Out Of Memory Problems -

I was inspired to write this article by some recent problems with programs failing because they ran out of memory. Understanding the problems proved a little tricky and the 'standard' tools used were slightly misleading.

The Problem

Memory is one of the main resources needed by a computer program, but unfortunately it can be more difficult to deal with than some other resource types. There are three main reasons for this:

Firstly, there are typically lots of requests for memory. Modern programming styles allocate large numbers of dynamic objects from the heap and it is common to count the number of memory allocations in thousands, if not millions. Contrast this with file handles, for example, where a typical program might only open a handful of files. Techniques that involve manually tracking each individual resource may be viable for some types but are rarely effective for memory use.

Secondly, all memory in use looks much the same; if you examine program memory it is normally hard to identify what a particular memory location is being used for and where a particular byte was allocated. Indeed, just finding the boundaries between memory allocated in separate allocation requests is often a hard problem. Again, most resource types do not have this problem; the identifier and contents of the resource usually help with both getting the use of the resource and finding its original allocation, and the boundary of the resource (file handle, TCP/IP connection, etc) is clear.

Finally, behind the scenes, memory is complicated. We're used to dealing with this complication with other resource types and expect to deal with different failure modes. For example, failing to connect to a URL in Java will raise an IOException but the actual runtime type of the exception could be a MalformedURLException, a ProtocolException, a SocketException, an UnknownHostException, etc. This range of exception types helps to differentiate between the various underlying causes for the failure and hence resolve the cause of the error. Not so with memory (at least in the environments I know well) - memory allocation failures all look pretty much the same.

For example, the man page for malloc on many systems says: "If there is an error, returns a NULL pointer and set errno to ENOMEM." Some systems add EAGAIN as an additional value, but this focuses on whether it's worth retrying, not on why the error happened.

There are a number of tools available on most development systems that provide automated memory tracking. This typically adds some runtime overhead and/or uses additional memory when it is being used, but does provide a great deal of help with the first two points (tracking the large number of individual memory allocations). In my experience there's less help with understanding the complexity of memory allocation in cases where this is contributing to the memory issue.

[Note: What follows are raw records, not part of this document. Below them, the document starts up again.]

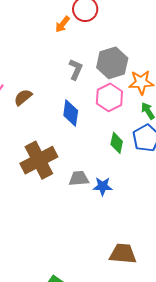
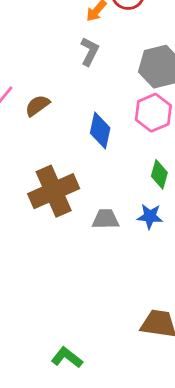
gray L-shape: (76, 69) -> (90, 51), moved
blue star: (103, 186) -> (150, 216), moved

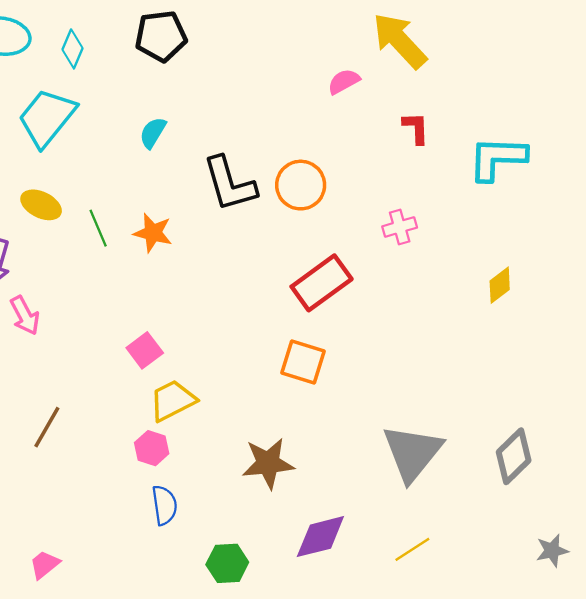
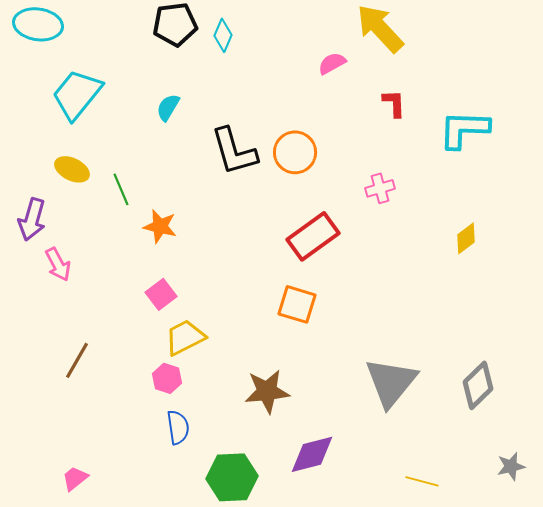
cyan diamond: (72, 49) -> (223, 35), moved
orange star: (153, 233) -> (160, 226), moved
yellow line: (412, 549) -> (422, 481), moved, turned 48
green hexagon: (227, 563) -> (232, 477), size x1.4

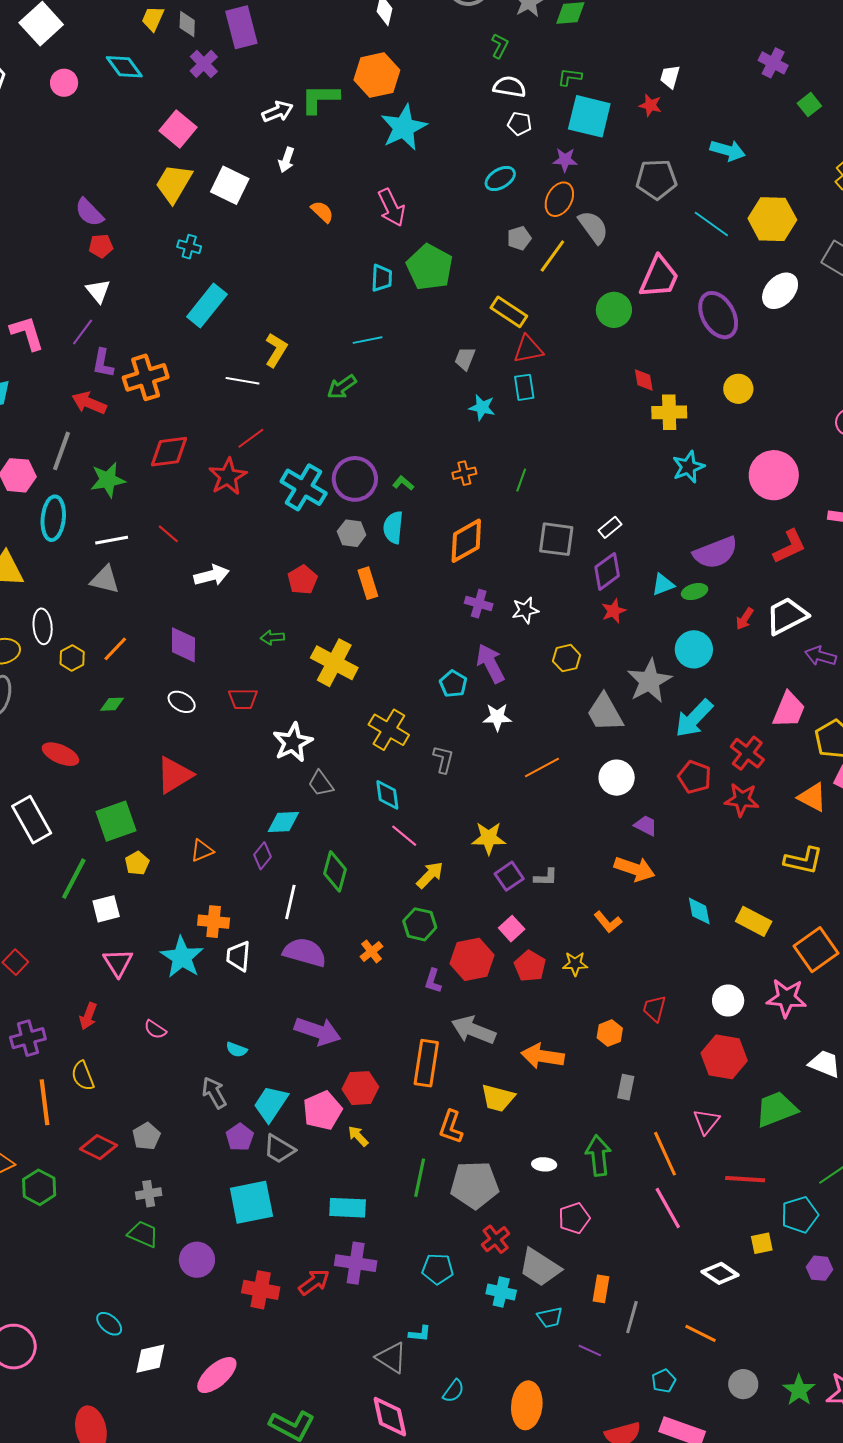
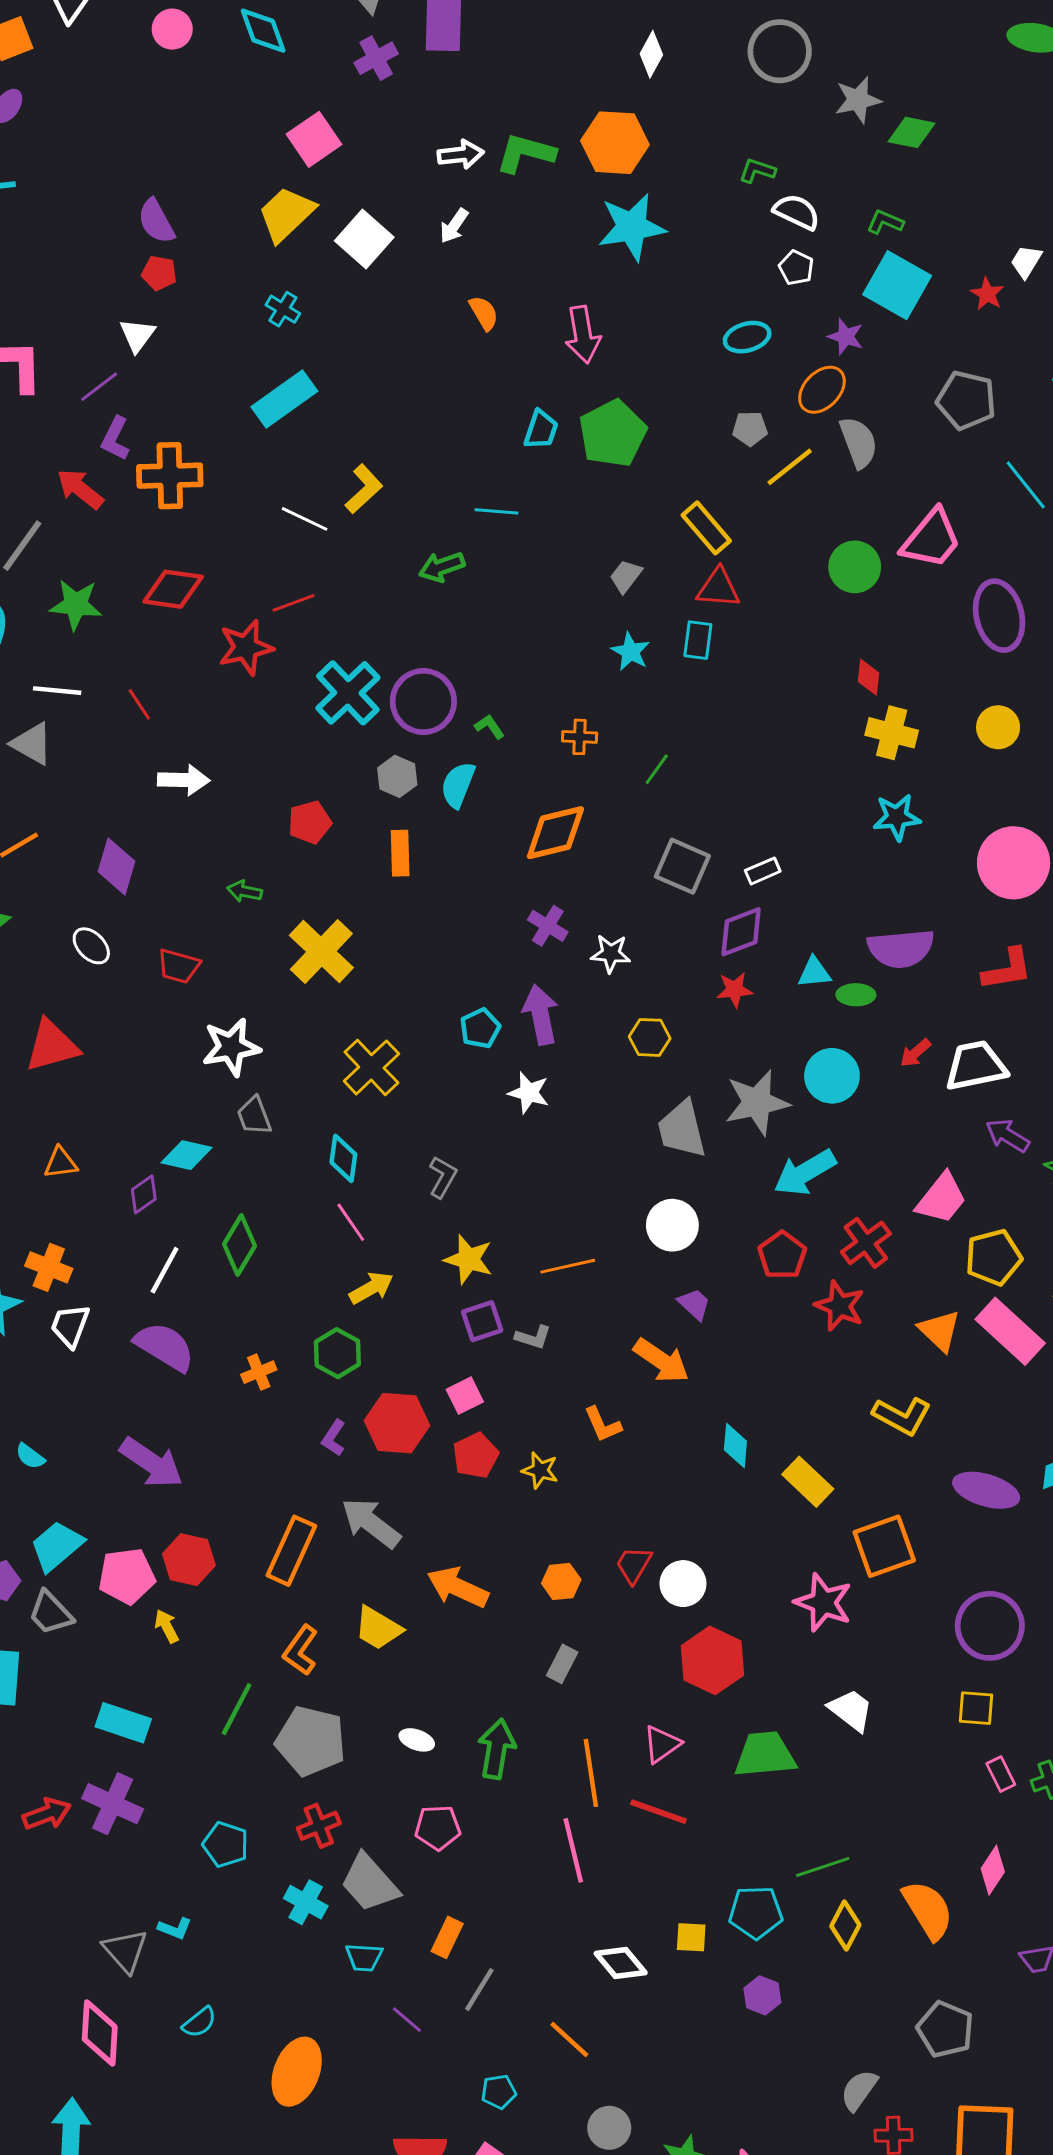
green L-shape: (500, 46) -> (757, 171), moved, turned -115
gray L-shape: (443, 759) -> (443, 1177), moved
orange line: (542, 768) -> (568, 1266), moved
white circle: (728, 1000) -> (683, 1584), moved
red line: (745, 1179) -> (658, 1812), moved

What might out of memory mean?

But surely, you might think, "out of memory" only has one cause - there's no memory left? Alas it isn't that simple, but to understand why not we have to expand a little on memory management.

Application

In most high level languages the application programmers allocate the bulk of their memory implicitly. For example when adding two strings together the runtime library takes care of allocating the memory for the new concatenated string; the runtime library is also responsible for deallocating the memory when the string is no longer required, perhaps using deterministic deallocation when the object goes out of scope or with the help of a garbage collector.

However, either explicitly or behind the scenes, the address of the allocated memory is needed. In most desktop architectures the address is a simple number; in some architectures a more complicated structure, perhaps involving a segment and an offset, may be used. Whatever the actual scheme though, these addresses have a finite range of values.

This provides the first, and most fundamental, limit to the amount of memory your process can allocate. The allocation may fail simply because there are no valid addresses left unused in the address space of the process.

So, for a typical 32bit process on Windows, valid addresses range from 0x00010000 to 0x7FFEFFFF [1]. If a process is using that entire range then it won't be able to allocate any more memory and even purchasing another gigabyte of RAM won't help.

Additionally, for common operating systems (where code and data share the same address space) the range of available addresses is further restricted by any program code that is loaded into memory. Many environments also support code modules (DLLs or sharable libraries) which are often loaded at a variety of addresses in memory and further fragment the range of available addresses.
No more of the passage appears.